Metrand lo había pensado y repensado, y había decidido que lo mejor era hacerlo enseguida y con tono ligero.

—Tiene que serlo —dijo—. Me costó mil doscientos francos.

Durante unos segundos, Patroni se limitó a mirarlo fijamente. Luego se inclinó hacia adelante:

—¿Quieres decir... quieres decir que es una...?

Metrand asintió:

—Sí.

Patroni le clavó la mirada otro segundo y repentinamente lanzó una sonora carcajada:

—¡Maldito cabrón! —dijo.

—Pensé que eso era lo que necesitabas.

—Y lo era, lo era. Lo de maldito cabrón era un chiste que me hacía a mí mismo.

—Yo no tenía la menor intención de... oye, Joe, pensé que te darías cuenta.

Patroni seguía riendo. No se lo había tomado a mal: estaba a la altura de las circunstancias.

—Mil doscientos francos... o sea aproximadamente... ¿trescientos pavos? —Patroni sacó un fajo de billetes del bolsillo.

—Es mi regalo de «bienvenida a París», Joe.
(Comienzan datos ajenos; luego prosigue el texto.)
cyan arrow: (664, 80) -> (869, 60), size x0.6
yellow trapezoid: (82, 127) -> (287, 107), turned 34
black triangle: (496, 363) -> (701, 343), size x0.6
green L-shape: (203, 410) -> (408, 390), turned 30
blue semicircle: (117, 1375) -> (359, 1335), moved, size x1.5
No...

—¡Un momento! Gabrielle me pidió que te entregase este dinero. Me dijo que tú le habías hecho un préstamo y que ésta era una buena oportunidad para devolvértelo.

Metrand levantó la vista:

—¿Me estás tomando el pelo?

—No —Patroni sonrió—. Es el mejor regalo que he recibido en mi vida. ¡Eh! —Patroni señaló con el dedo—. ¿Ésa no es...? ¿Cómo se llama? ¿Maggie Whelan?

—¿Dónde? —Metrand se volvió.

—Te la perdiste. Acaba de entrar en el Select.